Landeryou's most impressive results came while competing with Team Canada, which he did 14 times, winning 9 medals, including gold in Men's Doubles with Mike Green at the 2010 Pan American Racquetball Championships. He also won medals in doubles with Pedro Castro, Vincent Gagnon, Samuel Murray and Kris Odegard.

Landeryou was a finalist at the Canadian Championships six times: four times in singles and twice in doubles with two different partners: Pedro Castro and his brother James Landeryou. Also, he won three National Team Selection Events, in 2012, 2013 and 2016.

Landeryou didn't play on the International Racquetball Tour (IRT) very often. Only in the 2014–15 season did he play most of the IRT events. That season Landeryou finished ranked 16th with his best finish being in the Round of 16, which he did in seven of the ten events he played.

===Career record===
This table lists Landeryou's results across annual events.

Event: 2003; 2004; 2005; 2006; 2007; 2008; 2009; 2010; 2011; 2012; 2013; 2014; 2015; 2016; 2017; 2018; 2019; 2020
National Team Selection Event #1: 4th*; QF; 3rd; 4th; W; QF; 4th; 3rd; 4th; F; 3rd; 3rd
National Team Selection Event #2: QF; QF; 32; QF; 16; 16; 4th; 3rd; 3rd; W; 3rd; 4th; W; 3rd; F; QF; 3rd
Canadian National Doubles: 4th; QF; 3rd; 3rd; 3rd; 4th; 4th; QF; QF; F; 3rd; 3rd; QF; 3rd; F; X
Canadian National Singles: 16; 16; QF; QF; QF; QF; F; 4th; 3rd; F; F; QF; F; 3rd; 3rd; 3rd; X

Note: W = winner, F = finalist, SF = semi-finalist, QF = quarterfinalist, 16 = Round of 16, 32 = Round of 32, X = Cancelled due to COVID Pandemic. The years refer to the year the event occurred, except for National Team Selection Event #1, which occurs at the end of the previous year.

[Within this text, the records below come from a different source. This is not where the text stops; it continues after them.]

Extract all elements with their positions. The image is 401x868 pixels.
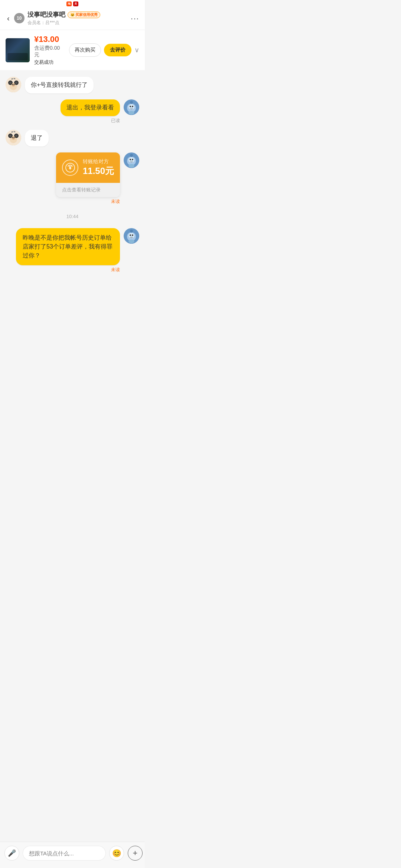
unread-count-badge: 10 <box>14 13 25 23</box>
svg-point-5 <box>15 82 17 84</box>
svg-point-29 <box>13 138 14 139</box>
order-card: ¥13.00 含运费0.00元 交易成功 再次购买 去评价 ∨ <box>0 30 145 70</box>
sender-avatar-2 <box>124 99 139 115</box>
transfer-top: ¥ 转账给对方 11.50元 <box>56 152 120 183</box>
expand-button[interactable]: ∨ <box>134 46 139 54</box>
read-status-4: 未读 <box>56 198 120 205</box>
chat-header: ‹ 10 没事吧没事吧 🐱 买家信用优秀 会员名：吕***点 ··· <box>0 7 145 30</box>
read-status-6: 未读 <box>16 267 120 273</box>
member-name: 会员名：吕***点 <box>27 20 128 26</box>
svg-point-8 <box>14 84 15 85</box>
read-status-2: 已读 <box>61 118 120 124</box>
sender-avatar-6 <box>124 228 139 244</box>
more-button[interactable]: ··· <box>131 14 139 23</box>
credit-badge: 🐱 买家信用优秀 <box>68 11 101 18</box>
buy-again-button[interactable]: 再次购买 <box>69 43 101 57</box>
svg-point-17 <box>130 107 133 109</box>
svg-point-37 <box>130 160 133 162</box>
svg-point-24 <box>9 135 12 137</box>
svg-point-27 <box>12 137 13 138</box>
msg-content-1: 你+号直接转我就行了 <box>25 77 94 93</box>
svg-point-16 <box>132 106 133 107</box>
svg-point-19 <box>130 101 133 104</box>
transfer-card[interactable]: ¥ 转账给对方 11.50元 点击查看转账记录 <box>56 152 120 197</box>
status-bar: 淘 天 <box>0 0 145 7</box>
message-received-3: 退了 <box>6 130 139 147</box>
chat-area: 你+号直接转我就行了 退出，我登录看看 已读 <box>0 73 145 312</box>
svg-point-45 <box>130 234 131 236</box>
msg-content-2: 退出，我登录看看 已读 <box>61 99 120 124</box>
svg-point-46 <box>132 234 133 236</box>
taobao-badge: 淘 <box>66 1 72 6</box>
back-button[interactable]: ‹ <box>6 13 11 24</box>
msg-content-6: 昨晚是不是你把我帐号历史订单给店家打了53个订单差评，我有得罪过你？ 未读 <box>16 228 120 273</box>
header-title: 没事吧没事吧 🐱 买家信用优秀 <box>27 10 128 19</box>
product-image <box>6 38 30 62</box>
header-info: 没事吧没事吧 🐱 买家信用优秀 会员名：吕***点 <box>27 10 128 26</box>
time-separator: 10:44 <box>6 211 139 222</box>
message-received-1: 你+号直接转我就行了 <box>6 77 139 93</box>
msg-content-3: 退了 <box>25 130 49 147</box>
receiver-avatar-1 <box>6 77 21 92</box>
receiver-avatar-3 <box>6 130 21 145</box>
svg-point-9 <box>13 85 14 86</box>
bubble-sent-6: 昨晚是不是你把我帐号历史订单给店家打了53个订单差评，我有得罪过你？ <box>16 228 120 265</box>
svg-point-18 <box>128 111 134 115</box>
shipping-label: 含运费0.00元 <box>34 45 65 58</box>
order-status: 交易成功 <box>34 59 65 66</box>
app-icons: 淘 天 <box>65 0 80 7</box>
svg-point-49 <box>130 230 133 233</box>
transfer-amount: 11.50元 <box>83 165 114 177</box>
tmall-badge: 天 <box>73 1 78 6</box>
svg-point-25 <box>15 135 17 137</box>
bubble-received-3: 退了 <box>25 130 49 147</box>
order-actions: 再次购买 去评价 ∨ <box>69 43 139 57</box>
bubble-sent-2: 退出，我登录看看 <box>61 99 120 116</box>
transfer-card-wrapper: ¥ 转账给对方 11.50元 点击查看转账记录 未读 <box>56 152 120 205</box>
svg-point-35 <box>130 159 131 160</box>
transfer-label: 转账给对方 <box>83 158 114 165</box>
svg-point-15 <box>130 106 131 107</box>
order-details: ¥13.00 含运费0.00元 交易成功 <box>34 34 65 66</box>
message-sent-6: 昨晚是不是你把我帐号历史订单给店家打了53个订单差评，我有得罪过你？ 未读 <box>6 228 139 273</box>
svg-point-39 <box>130 154 133 157</box>
svg-point-4 <box>9 82 12 84</box>
svg-point-36 <box>132 159 133 160</box>
transfer-info: 转账给对方 11.50元 <box>83 158 114 177</box>
sender-avatar-4 <box>124 152 139 168</box>
transfer-record-link[interactable]: 点击查看转账记录 <box>56 183 120 197</box>
svg-point-26 <box>12 136 15 140</box>
svg-point-28 <box>14 137 15 138</box>
svg-point-6 <box>12 83 15 87</box>
svg-point-7 <box>12 84 13 85</box>
order-price: ¥13.00 <box>34 34 65 44</box>
svg-point-38 <box>128 164 134 168</box>
contact-name: 没事吧没事吧 <box>27 10 65 19</box>
svg-point-48 <box>128 240 134 243</box>
bubble-received-1: 你+号直接转我就行了 <box>25 77 94 93</box>
transfer-icon: ¥ <box>62 160 78 176</box>
message-sent-2: 退出，我登录看看 已读 <box>6 99 139 124</box>
svg-point-47 <box>130 236 133 237</box>
review-button[interactable]: 去评价 <box>104 44 131 56</box>
transfer-message: ¥ 转账给对方 11.50元 点击查看转账记录 未读 <box>6 152 139 205</box>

That is, Selection Event #1 and #2 occur in different calendar years, as the racquetball season goes from September to May/June with the first Selection Event happening earlier in the season than the second.

== Personal life ==
Landeryou has a B.Sc. in Kinesiology from the University of Saskatchewan. He married Kaitlyn Schmeiser in 2012, and they live in Saskatoon, Saskatchewan.

Landeryou also played squash, and competed for Saskatchewan at the 2013 Canadian Team Championships in Montreal, where Saskatchewan finished 8th.

He is now one of Racquetball Canada's National Training Coaches.